Due mesi. La distanza che intercorre tra un sampietrino e la vita di un ragazzo.
Senza contare l’assoluzione di Placanica, i 9 anni per lo sceriffo di Badia al Pino.
Senza contare gli assassini anonimi di Cucchi, Bianzino, Lonzi. E di tutti gli altri, schiacciati sul muro di gomma del nostro sistema carcerario.

Ora, l’avvocato di Giovanni ricorrerà in appello, chiederà i domiciliari. Magari dirà che Giovanni è un bravo ragazzo (e certamente lo è), che era lì per sbaglio, che non ha fatto niente. E andrà bene, più che bene. Perché non si può chiedere a un ragazzo di 22 anni di trasformarsi in Bobby Sands e di marcire in galera, soddisfacendo la sadica volontà di vendetta di uno Stato delegittimato.

Il problema non sarà questo. E riguarderà solo in parte il processo. Il suo e quello degli altri undici compagni arrestati in quel giorno meraviglioso di fuoco e rivolta. Processi, sia chiaro, su cui pure andranno accesi i fari.

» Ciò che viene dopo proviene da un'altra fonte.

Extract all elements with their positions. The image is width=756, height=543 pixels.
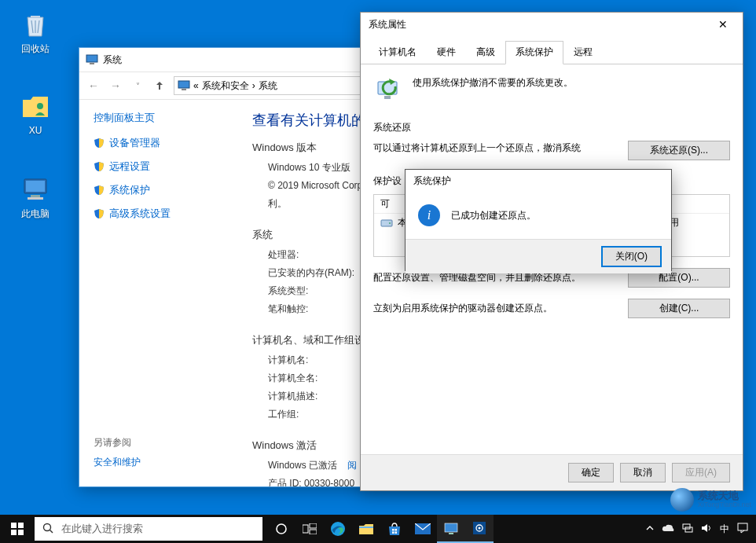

Il problema è il nostro. L’isolamento, la delegittimazione, la delazione. Tutto quello che ci circonda. Tutto ciò da cui bisogna separarsi, una volta per tutte. L’abbiamo dimostrato in piazza: chi si somiglia, si piglia. Siamo affini, ci annusiamo come i lupi, muoviamo all’attacco e difendiamo come un unico, immenso collettivo senza sigle. Il resto non ci serve. Davvero, non ci serve. Le gabbie metropolitane, le nicchie in cui vorrebbero costringerci – con l’infamità e le chiacchiere sulla non-violenza – dovranno diventare un nostro punto di forza. Il punto di forza. Perché solo il nostro comportamento, la nostra etica, potranno comunicare la rabbia che viviamo ad un popolo di indecisi e di timorosi. Senza metterci a giocare alla politica a basso costo. Partire da questo: noi non lasciamo i compagni nelle mani dello Stato. Bisognerà scriverlo sui muri, a lettere maiuscole. Farlo comprendere. La nostra solidarietà è difesa di noi stessi, delle nostre vite in gioco, della nostra attitudine a sudarcela. Non il blando esercizio della compassione a comando. Non muta testimonianza.

Giovanni deve tornare in libertà. Perché è uno di noi. E tanto basta. E sulla faccia idiota e criminale del potere, dei poteri, bisognerà sbattere una verità: siamo pronti a ripagarvi dell’odio, della rabbia, della violenza che avete iniettato nelle nostre esistenze. Per quanti anni di galera vorrete comminare, il vostro sarà uno sforzo inutile.